The Show Must Go On

For 45 years, Bob Carter’s Actor’s Workshop and Repertory Company (Actor’s Rep) has been a haven for actors, comedians and amateurs trying out the stage for the first time. Today, the beloved theater company is fighting to continue its legacy of fostering new talent after being ousted from its longtime home on Dixie Highway in downtown West Palm Beach. The theater community is banding together to launch fundraising efforts to give much-needed fi- nancial support to Actors’ Rep, a place they say has a legacy that has endured for generations.

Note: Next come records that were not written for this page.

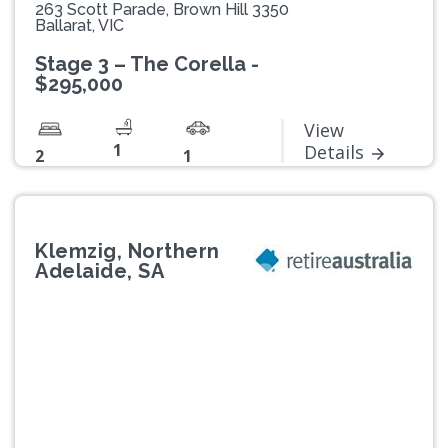
263 Scott Parade, Brown Hill 3350
Ballarat, VIC
Stage 3 – The Corella -
$295,000
View
1
Details
2
1
Klemzig, Northern
Adelaide, SA
Previous
Next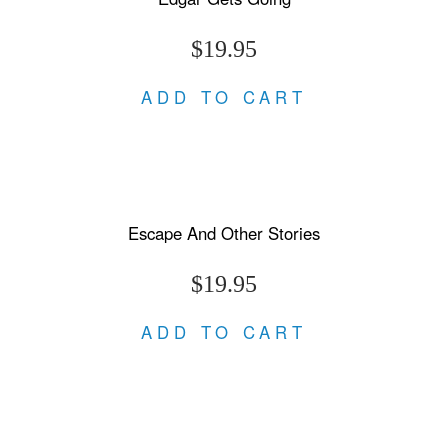
$19.95
ADD TO CART
Escape And Other Stories
$19.95
ADD TO CART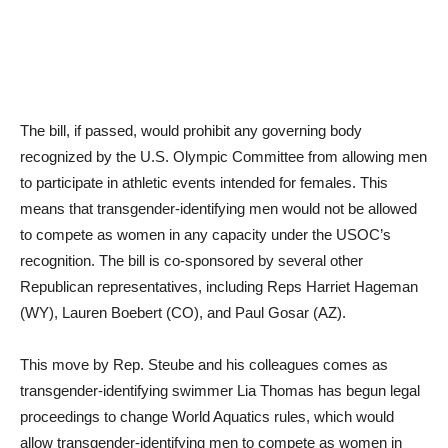
The bill, if passed, would prohibit any governing body
recognized by the U.S. Olympic Committee from allowing men
to participate in athletic events intended for females. This
means that transgender-identifying men would not be allowed
to compete as women in any capacity under the USOC’s
recognition. The bill is co-sponsored by several other
Republican representatives, including Reps Harriet Hageman
(WY), Lauren Boebert (CO), and Paul Gosar (AZ).
This move by Rep. Steube and his colleagues comes as
transgender-identifying swimmer Lia Thomas has begun legal
proceedings to change World Aquatics rules, which would
allow transgender-identifying men to compete as women in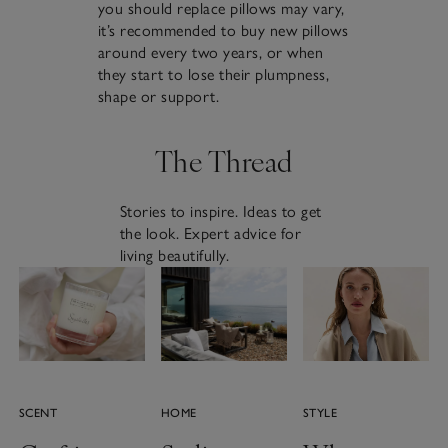
you should replace pillows may vary,
it’s recommended to buy new pillows
around every two years, or when
they start to lose their plumpness,
shape or support.
The Thread
Stories to inspire. Ideas to get
the look. Expert advice for
living beautifully.
SCENT
HOME
STYLE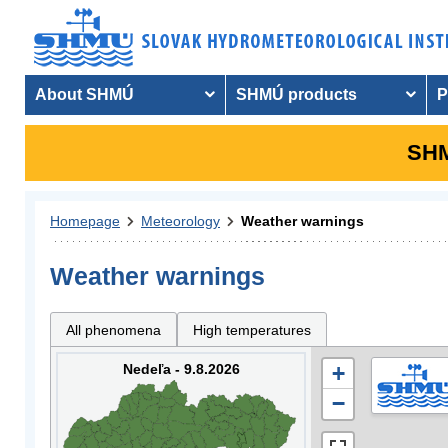
About SHMÚ
SHMÚ products
P
SHM
Homepage
Meteorology
Weather warnings
Weather warnings
All phenomena
High temperatures
Nedeľa - 9.8.2026
+
−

When Actor’s Rep opened in 1980, it immediately established itself as an outlier in the South Florida theater world. “Our first play was ‘A Perfect Relationship,’” recalls Bob Carter, the founder of Actor’s Rep. The play was a comedy about two men living together in the heat of the gay liberation movement in 1980-era New York City. “On opening night, there were times in the play where there were some lines and I thought, okay, this is where the audience is going to get up and walk out,” says Carter. Instead, the laughter was so loud that the actors had to wait to deliver their lines. The play was a hit and Actor’s Rep soon became a darling of theater critics.

Originally from Lake Worth, Carter left home at 19 to pursue an acting career in New York City. He toured in many Broadway shows and was a working actor in New York City until 1972, when his father was diagnosed with prostate cancer, and he returned home to help care for him. He opened a record store in Lake Park and served on the board of directors for the Lake Worth Playhouse before opening Actor’s Rep in 1980.

Carter’s experience in the New York City theater world allowed him to see the opportunity to bring more progressive plays to South Florida. “At the time, a lot of good playwrights like Lanford Wilson and Doric Wilson were writing great plays that could be seen in New York, but no one in the south would touch them,” says Carter. “What we needed in Florida was a theater that would do any play as long as it had merit and had something socially to say.”

Over the years, Actor’s Rep has become known for its avant-garde plays and rarely performed classics, often featuring subjects too risky for other, more mainstream theaters. The theater’s most recent play, ‘A Song for Coretta,’ ran for five performances in February. A tribute to Coretta Scott King, the play tells the story of five Black women from diverse backgrounds waiting outside the Ebenezer Baptist Church with mourners to pay their final respects to the late civil rights activist.

In addition to producing live performances, Actor’s Rep offers acting workshops and improv classes. Carter teaches the acting workshops along with other talented actors who, like him, came from the New York City theater scene. Actor’s Rep also hosts summer camps for budding young actors. “We were the first in the area to do theater summer camps for kids,” says Carter…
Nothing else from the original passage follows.